# steelhead time just a few i did yesterday and tonight



## TRIPLE-J (Sep 18, 2006)




----------



## hailtothethief (Jan 18, 2017)

Woah how many ounces are your jig heads? good time to make some. My honey hole was filled with steel today. Water was crystal clear. They were scared to death. I’ll get em next rain.


----------



## TRIPLE-J (Sep 18, 2006)

those are 1/4 ounce spoons 
1/16, and 1/32 jigs
first one of the season


----------



## c. j. stone (Sep 24, 2006)

Those look great! I bet those work very well for you!


----------



## Wow (May 17, 2010)

Those are halloween scarry.--Tim


----------



## sherman51 (Apr 12, 2011)

TRIPLE-J said:


> View attachment 324875


those look awesome to the fisherman and would catch many of them im sure. keep us posted on the fish catching, LOL.
sherman


----------



## TRIPLE-J (Sep 18, 2006)

sherman51 said:


> those look awesome to the fisherman and would catch many of them im sure. keep us posted on the fish catching, LOL.
> sherman


right now ive been doing more brawl fishing then steelhead fishing lol


----------



## SPURCHASERX (May 23, 2008)

Where did you get your KO type spoon blanks?


----------



## dperry2011 (Feb 22, 2019)

TRIPLE-J said:


> View attachment 324875


Where is a good place to get supplies to make those style of jigs?


----------



## TRIPLE-J (Sep 18, 2006)

hmmmmmm i get stuff for jigs from all over the place to be honest
https://www.lurepartsonline.com/
https://www.jannsnetcraft.com/
https://www.cabelas.com/ghome.jsp?W...0b&gclid=CNWDxrOtqOECFWGPxQIdeKECIA&gclsrc=ds
get some stuff from fin feather and fur
i really dont have a specific spot i get this stuff from just kinda buy stuff as i see it and throw it in my kit 
i even get stuff at craft stores sometimes


----------



## TRIPLE-J (Sep 18, 2006)

i paint my own jigs and buy the unpainted heads 
powder paint is the easiest for painting them just warm them up and dip them in the powder and bake them for about 20 minutes
then an assortment of maribou and some flash material like flashabou
get yourself a good fly tying vice and a good bobbin for the thread and a good pair of fly tying scissors


----------



## TRIPLE-J (Sep 18, 2006)

sherman51 said:


> those look awesome to the fisherman and would catch many of them im sure. keep us posted on the fish catching, LOL.
> sherman


no those are just for my own use and they all get used at one time or another
and those patterns have caught many steelhead over the years 
the picture i posted was caught on the first jig right under the spoons, black with green head


----------



## dperry2011 (Feb 22, 2019)

Thanks for all the tips. After I posted I noticed this forum is sponsored by Janns Netcraft. Powder paint, cool. I thought powder paint is typically applied by an electrostatic charge. Interesting to know that it can be applied by warming the jigs to.


----------



## dperry2011 (Feb 22, 2019)

I see your posts on the steelhead forum from time to time. Those jigs look great. Do you typically tip them with maggots or other bait?


----------



## TRIPLE-J (Sep 18, 2006)

dperry2011 said:


> I see your posts on the steelhead forum from time to time. Those jigs look great. Do you typically tip them with maggots or other bait?

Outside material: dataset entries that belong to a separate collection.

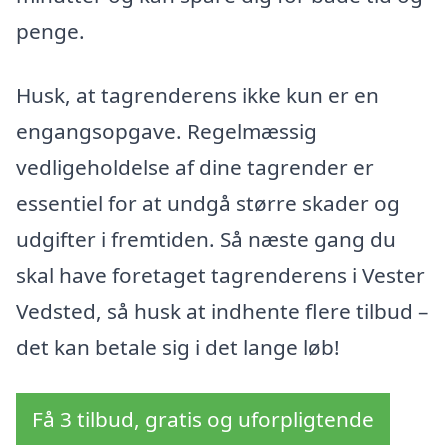
penge.
Husk, at tagrenderens ikke kun er en
engangsopgave. Regelmæssig
vedligeholdelse af dine tagrender er
essentiel for at undgå større skader og
udgifter i fremtiden. Så næste gang du
skal have foretaget tagrenderens i Vester
Vedsted, så husk at indhente flere tilbud –
det kan betale sig i det lange løb!
Få 3 tilbud, gratis og uforpligtende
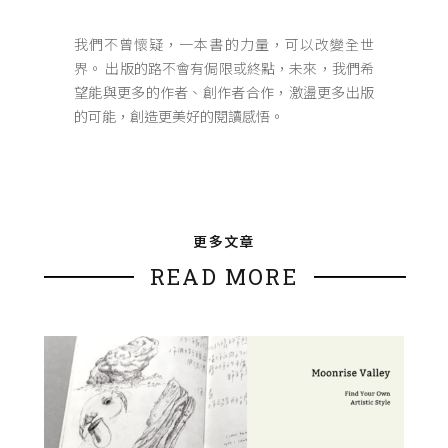
我們不曾懷疑，一本書的力量，可以改變全世
界。 出版的路不會有侷限或終點，未來，我們希
望能與更多的作者、創作者合作，激盪更多出版
的可能，創造更美好的閱讀感悟。
更多文章
READ MORE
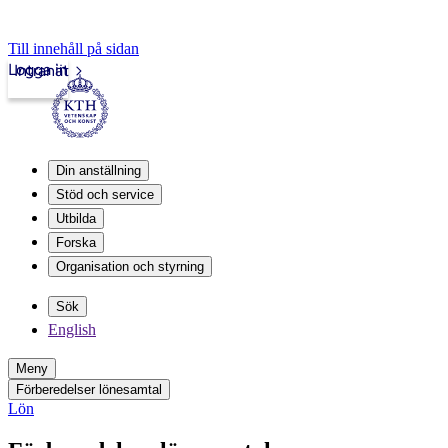
Till innehåll på sidan
Logga in
Intranät
Din anställning
Stöd och service
Utbilda
Forska
Organisation och styrning
Sök
English
Meny
Förberedelser lönesamtal
Lön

yea tip them with maggots or minnows....make sure to put a micro swivel in your set-up to help get rid of line twist


----------



## TRIPLE-J (Sep 18, 2006)

yea jigs are easy to tie up, once you get the hang of it you can do a dozen in no time, I tie them as im watching tv usually


----------



## TRIPLE-J (Sep 18, 2006)

was able to get out today jigs are catching more fish than fisherman for sure lol 
slow but steady day landed 5 lost 2 and had 6-8 other take downs i didnt get to set the hook on
bite was real light today had to use a stick bobber to see the pull down as they werent taking it all the way under all the time


----------



## TRIPLE-J (Sep 18, 2006)

my jigs are still working lol

















































just a few from today


----------



## bustedrod (May 13, 2015)

hahahaha nice


----------